All Products
Search
Document Center

Resource Orchestration Service:Deploy Apache Spark on a single instance

Last Updated:Feb 11, 2025

This topic describes how to deploy Apache Spark on a single instance by creating a stack in the Resource Orchestration Service (ROS) console.

Background information

Apache Spark is a general-purpose computing engine designed for large-scale data processing. Apache Spark uses Scala as an application framework and leverages Resilient Distributed Datasets (RDDs) for in-memory computing. Apache Spark provides interactive queries and can optimize workloads by using iterative algorithms.

You can use the Installs Spark on an ECS instance (existing VPC) sample template to create an Elastic Compute Service (ECS) instance based on existing resources and associate an elastic IP address (EIP) with the instance. The existing resources include a virtual private cloud (VPC), vSwitch, and security group. The following software versions are used in the sample template:

  • JDK 1.8.0: Java Development Kit (JDK)

  • Hadoop 2.7.7: the framework for distributed systems

  • Scala 2.12.1: the programming language

  • Apache Spark 2.1.0: the computing engine

After a stack is created by using the sample template, you can obtain the value of SparkWebSiteURL and log on to the Apache Spark management console. If you want to access the URL specified by SparkWebSiteURL over the Internet, you must configure an inbound rule for the security group to allow traffic on ports 8088 and 8080. For more information, see Add a security group rule.

Step 1: Create a stack

  1. Log on to the ROS console.

  2. In the left-side navigation pane, choose Templates > Sample Templates.

  3. Search for the Installs Spark on an ECS instance (existing VPC) sample template.

    image

  4. Click Create Stack.

  5. In the Configure Parameters step, configure the Stack Name parameter and the following parameters.

    Parameter

    Description

    Example

    Existing VPC ID

    The VPC ID of the instance.

    For more information about how to create and query a VPC, see Create and manage a VPC.

    vpc-bp1m6fww66xbntjyc****

    VSwitch Zone ID

    The zone ID of the vSwitch in the VPC.

    Hangzhou Zone K

    VSwitch ID

    The ID of the vSwitch that resides in the VPC.

    For more information about how to create and query a vSwitch, see Create and manage a vSwitch.

    vsw-bp183p93qs667muql****

    Business Security Group ID

    The security group ID of the ECS instance.

    For more information about how to query the ID of a security group, see Search for security groups.

    sg-bp15ed6xe1yxeycg7o****

    Instance Type

    The instance type of the ECS instance.

    Select a valid instance type.
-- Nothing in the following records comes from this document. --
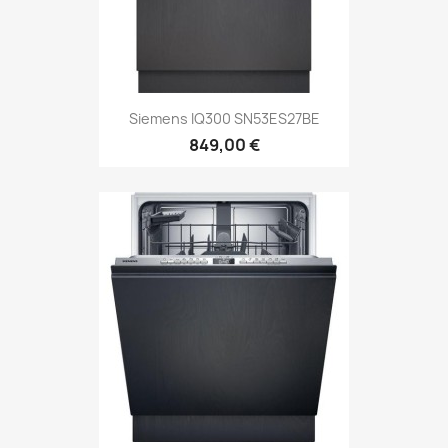
Siemens IQ300 SN53ES27BE
849,00 €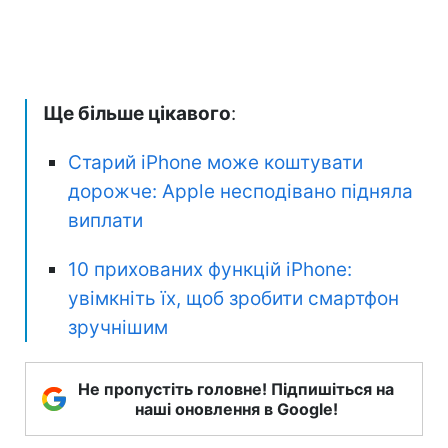
Ще більше цікавого
:
Старий iPhone може коштувати
дорожче: Apple несподівано підняла
виплати
10 прихованих функцій iPhone:
увімкніть їх, щоб зробити смартфон
зручнішим
Не пропустіть головне! Підпишіться на
наші оновлення в Google!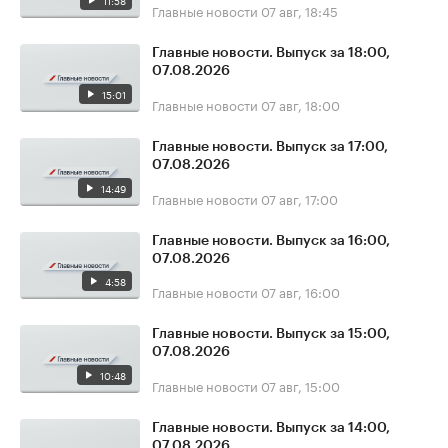
11:58
Главные новости
07 авг, 18:45
Главные новости. Выпуск за 18:00,
07.08.2026
15:01
Главные новости
07 авг, 18:00
Главные новости. Выпуск за 17:00,
07.08.2026
14:49
Главные новости
07 авг, 17:00
Главные новости. Выпуск за 16:00,
07.08.2026
4:58
Главные новости
07 авг, 16:00
Главные новости. Выпуск за 15:00,
07.08.2026
10:48
Главные новости
07 авг, 15:00
Главные новости. Выпуск за 14:00,
07.08.2026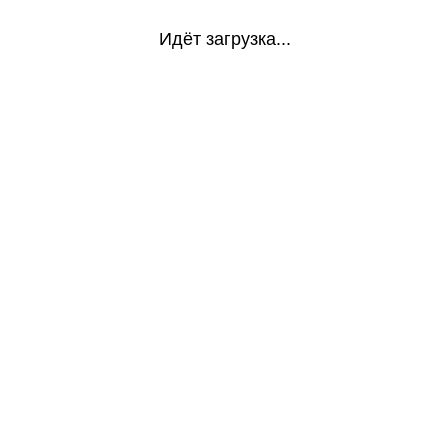
Идёт загрузка...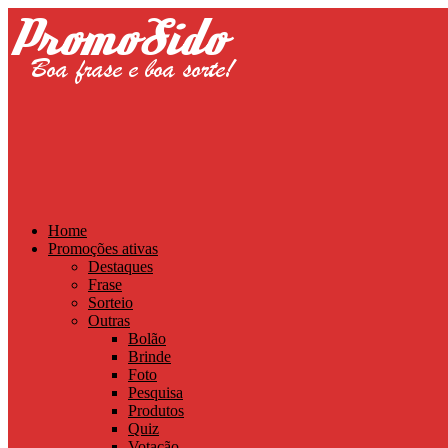
Home
Promoções ativas
Destaques
Frase
Sorteio
Outras
Bolão
Brinde
Foto
Pesquisa
Produtos
Quiz
Votação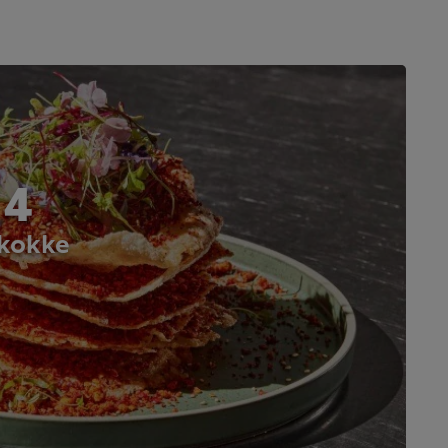
 4
 kokke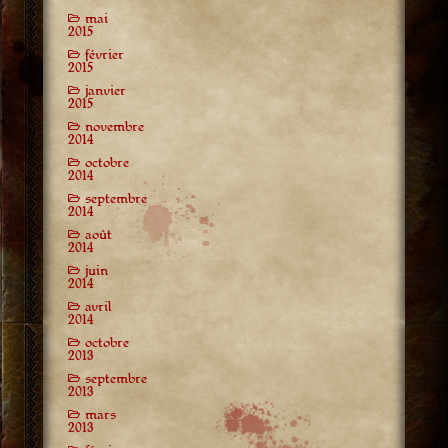
mai
2015
février
2015
janvier
2015
novembre
2014
octobre
2014
septembre
2014
août
2014
juin
2014
avril
2014
octobre
2013
septembre
2013
mars
2013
For more information, see Overview of instance families.

    ecs.c5.large

    Image ID

    The image ID of the ECS instance. By default, a CentOS 7 image is used.

    For more information, see Overview.

    centos_7

    Instance Password

    The password of the ECS instance.

    Test_12****

    Public IP Bandwidth

    The bandwidth of the public IP address.

    Valid values: 1 to 100.

    Unit: Mbit/s.

    5

    Disk Type

    The disk category. Valid values:

    • cloud_efficiency: ultra disk

    • cloud_ssd: standard SSD

    • cloud_essd: Enterprise SSD (ESSD)

    • cloud: basic disk

    • ephemeral_ssd: local SSD

    For more information, see Disks.

    cloud_efficiency

    System Disk Space

    The system disk size of the ECS instance.

    Valid values: 40 to 500.

    Unit: GB.

    40

  6. Click Create.

  7. On the Stack Information tab, view the stack status. Wait until the stack is created. Then, click the Outputs tab to obtain the value of SparkWebSiteURL.

  8. Access the URL specified by SparkWebSiteURL and log on to the Apache Spark management console.

Step 2: View resources

    In the left-side navigation pane, choose Deployment > Stacks.

    On the Stacks page, click the ID of the desired stack.

  1. Click the Resources tab to view the information about resources in the stack.

    The following table describes the resource in this example.

    Resource

    Quantity

    Resource description

    Specification description

    ALIYUN::ECS::Instance

    1

    Creates an ECS instance to deploy Apache Spark on the instance.

    • An ECS instance that has the following specifications is created:

    • Instance type: ecs.c5.large.

    • Disk category: ultra disk.

    • System disk size: 40 GB.

    • Public IP address: A public IP address is allocated.

    Note

    For more information about the pricing details of resources, go to the relevant console or refer to the pricing documentation of each resource.